L’expert a retenu les diagnostics de trouble dépressif récurrent, épisode actuel léger avec syndrome somatique (F33.01) et de trouble du comportement lié à l’utilisation de l’alcool, actuellement abstinent (F10.20). Le Dr Z.________ a justifié son appréciation de manière très succincte, en se contentant d’indiquer « tristesse, humeur dépressive légère, sentiment d’infériorité et d’inutilité et des troubles du sommeil ». L’expert s’est ensuite limité à exclure le diagnostic de personnalité dépendante. Il n’a toutefois pas indiqué pour quelles raisons il ne retenait pas le diagnostic de trouble dépressif moyen posé par la Dre B.________ le 11 janvier 2022, ni celui de dépression majeure récurrente posé par le Prof. K.________ dans son rapport du 8 février 2022. Le Dr Z.________ n’a ainsi pas pris la peine de produire une appréciation critique des évaluations de la psychiatre traitante et du Prof. K.. Il n’a pas non plus envisagé de diagnostic différentiel, ni exposé de manière claire comment, au terme d’un entretien d’un peu plus d’une heure, il est parvenu aux diagnostics retenus. Les diagnostics retenus ne sont pas davantage expliqués par les « constatations lors de l’examen ». L’expert n’a au demeurant pas été invité à se déterminer sur les rapports subséquents des 13 juin et 15 août 2023 de la Dre B.. A cela s’ajoute que l’expert n’a pas cherché à connaître les raisons de l’interruption de plusieurs traitements antidépresseurs, par exemple en s’entretenant à ce sujet avec la psychiatre traitante.

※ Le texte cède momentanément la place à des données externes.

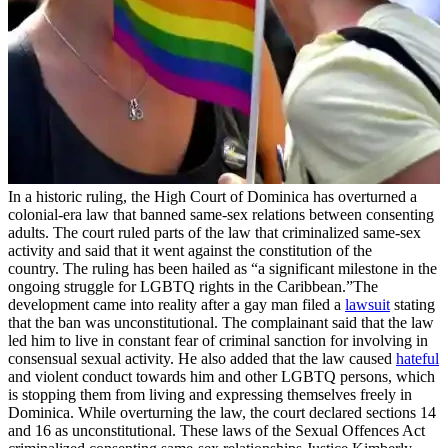
In a historic ruling, the High Court of Dominica has overturned a
colonial-era law that banned same-sex relations between consenting
adults. The court ruled parts of the law that criminalized same-sex
activity and said that it went against the constitution of the
country. The ruling has been hailed as “a significant milestone in the
ongoing struggle for LGBTQ rights in the Caribbean.”The
development came into reality after a gay man filed a
lawsuit
stating
that the ban was unconstitutional. The complainant said that the law
led him to live in constant fear of criminal sanction for involving in
consensual sexual activity. He also added that the law caused
hateful
and violent conduct towards him and other LGBTQ persons, which
is stopping them from living and expressing themselves freely in
Dominica. While overturning the law, the court declared sections 14
and 16 as unconstitutional. These laws of the Sexual Offences Act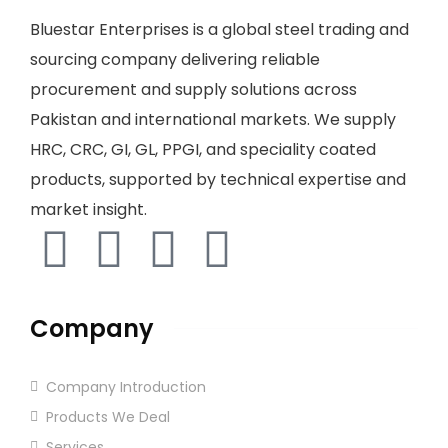
Bluestar Enterprises is a global steel trading and
sourcing company delivering reliable
procurement and supply solutions across
Pakistan and international markets. We supply
HRC, CRC, GI, GL, PPGI, and speciality coated
products, supported by technical expertise and
market insight.
Company
Company Introduction
Products We Deal
Services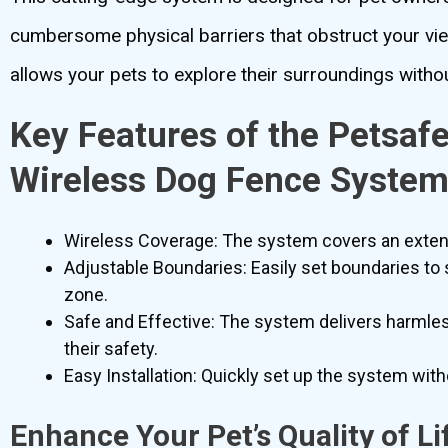
cumbersome physical barriers that obstruct your vi
allows your pets to explore their surroundings withou
Key Features of the Petsaf
Wireless Dog Fence Syste
Wireless Coverage: The system covers an extensi
Adjustable Boundaries: Easily set boundaries to 
zone.
Safe and Effective: The system delivers harmles
their safety.
Easy Installation: Quickly set up the system with
Enhance Your Pet’s Quality of Li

En outre, il a estimé qu’une capacité de travail de 100 % avec une baisse de rendement de 20 % devait être retenue à compter du 10 mars 2021. Or à cette date, le recourant était hospitalisé. Si la Dre W.________ du SMR a certes modifié cette date par avis du 6 novembre 2023 pour retenir une telle capacité de travail à compter du 1er mai 2021, il n’en demeure pas moins que cet élément démontre lui aussi le peu de soin consacré par l’expert Z.________ à l’examen du dossier.

bb) Quant à la rubrique spécifiquement liée à l’évaluation médico-assurantielle de l’expert, celle-ci s’avère également très succincte et composée d’une liste des capacités qui seraient préservées auprès du recourant, sans aucune illustration concrète en lien avec le cas particulier.

cc) Le rapport d’expertise psychiatrique est enfin déficient quant à l’analyse des indicateurs posés par la jurisprudence fédérale rappelée sous consid. 5c supra. Les éléments relatés par le Dr Z., eu égard à l’appréciation des ressources du recourant, sont constitués d’une compilation des rubriques basées sur la Mini‑CIF‑APP, reprises pêle-mêle sans aucune analyse concrète et circonstanciée. Le rapport du Dr Z. ne fournit ainsi aucune information sérieuse tant au niveau du degré de gravité des atteintes à la santé évoquées que des ressources et capacités effectives du recourant, dont on constate qu’il vit seul et isolé, seule sa mère semblant le tenir (cf. rapport d'expertise du CEMEDEX du 16 décembre 2022, annexe 4, p. 32), ne dort que quelques heures par nuit et dont le sommeil est décrit par l’expert de médecine interne comme « complètement anarchique » (cf. ibidem, annexe 3, p. 23), ne mange qu’une fois par jour, le plus souvent des pâtes, vit avec la télévision toujours allumée, n’a pas de loisir, se « force » à marcher une demi-heure par jour, et a déclaré qu’il n’avait aucun plaisir dans la vie (cf. ibidem, p. 24).

d) L’expertise du Dr Z.________ ne permet donc manifestement pas de déterminer l’incidence des atteintes à la santé sur la capacité de travail du recourant, ni de se prononcer sur les ressources à sa disposition pour en surmonter les conséquences.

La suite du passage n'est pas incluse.